January markets were driven higher in anticipation of a potential pause by the Fed in hiking rates. But in February, the Fed stated it was prepared to keep rates “higher for longer”. The equity markets sold off erasing much of the January gains.
Then, on March 10th, out of nowhere, came the second largest bank failure in U.S. history, which triggered fears of a banking crisis and recession. By the end of March, bank regulators quickly put together a new loan program allowing banks to cover withdrawals without having to sell their US Treasury and Mortgage bonds at depressed prices due to the rapid increase in interest rates. Bank regulators also agreed to “insure” both insured and uninsured deposits. That response provided tremendous stability.
At The Trust Company we were not surprised by the impact rising rates had on bank investment portfolios.

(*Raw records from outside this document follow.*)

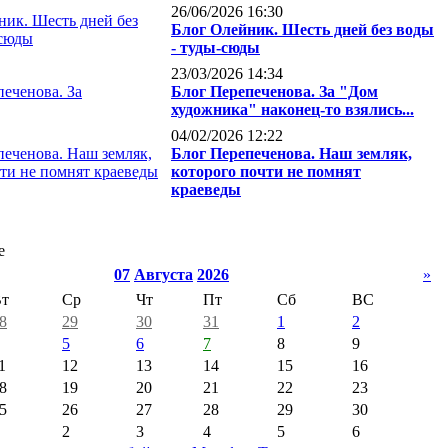
26/06/2026 16:30
Блог Олейник. Шесть дней без воды
- туды-сюды
23/03/2026 14:34
Блог Перепеченова. За "Дом
художника" наконец-то взялись...
04/02/2026 12:22
Блог Перепеченова. Наш земляк,
которого почти не помнят
краеведы
е
07
Августа
2026
»
т
Ср
Чт
Пт
Сб
ВС
8
29
30
31
1
2
5
6
7
8
9
1
12
13
14
15
16
8
19
20
21
22
23
5
26
27
28
29
30
2
3
4
5
6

Our clients and our company both felt some of this pain during 2022, but we hadn’t purchased those investments with money borrowed from depositors! Eventually, these bonds and Treasury securities will return to par value. So, the SVB bank failure didn’t really “come out of nowhere!”
By March 31, the fear of a bank run subsided, and the market went back to pricing in a pause in rate hikes and perhaps actual rate cuts by year end. Stocks reacted positively! The NASDAQ ended up 6.7% in March and 16.8% for the quarter, its best return since 2020. The S&P 500 was up 3.5% in March and 7% for the quarter.
The expectation of lower rates is reflected in the inverted yield curve that nearly always precedes a recession. Those short-term rates should decline when consumer loan and purchasing demand declines. So, bond and CD buyers are now willing to accept slightly lower rates for longer terms anticipating that rates will decline and they will have locked in even those lower rates. We still have a tight labor market and an unchanged unemployment rate of 3.6%. But consumer demand has also declined over the past few months. So, March Madness may well be with us a bit longer as the bulls close out Q1.